In besagtem Absatz der Verfassung heißt es: „Die Staatsregierung kann die Beantwortung von Fragen ablehnen, wenn diese den Kernbereich exekutiver Eigenverantwortung berühren oder einer Beantwortung gesetzliche Regelungen, Rechte Dritter oder überwiegende Belange des Geheimschutzes entgegenstehen.“

Die Rechte Dritter wären jetzt die der Leipziger Verlags- und Druckereigesellschaft. Aber das sah die EU schon lange anders. In der EU sieht man das ganze Themenfeld Beihilfe anders. Denn es gibt keinen objektiven Grund, warum Regierungen ihre finanziellen Beihilfen für Unternehmen verschleiern sollten.
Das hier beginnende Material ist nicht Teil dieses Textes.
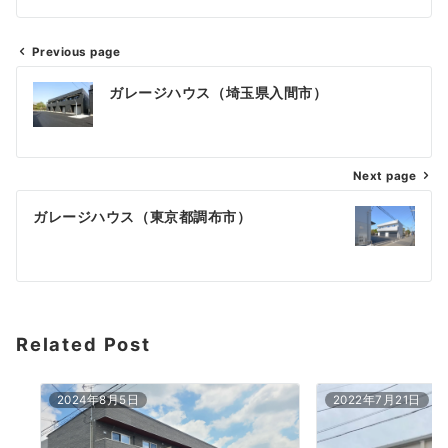
Previous page
ガレージハウス（埼玉県入間市）
Next page
ガレージハウス（東京都調布市）
Related Post
2024年8月5日
2022年7月21日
Wenn sie rechtmäßig handeln, können sie diese Beihilfen begründen. Dann können sie auch offenlegen, warum sie welches Unternehmen finanziell unterstützt haben. Und für 1993 hat das zumindest eine Basis: Damals ging es ja tatsächlich um die wirtschaftliche Stabilisierung des Ostens. Da zählte jeder Arbeitsplatz.

Aber Martin Dulig sieht keinen Anlass, die Europäische Transparenzrichtlinie auch auf diesen Fall anzuwenden. Aus Sicht der sächsischen Staatsregierung bleibt jede Förderung vor Inkrafttreten dieser Richtlinie weiterhin unter Verschluss.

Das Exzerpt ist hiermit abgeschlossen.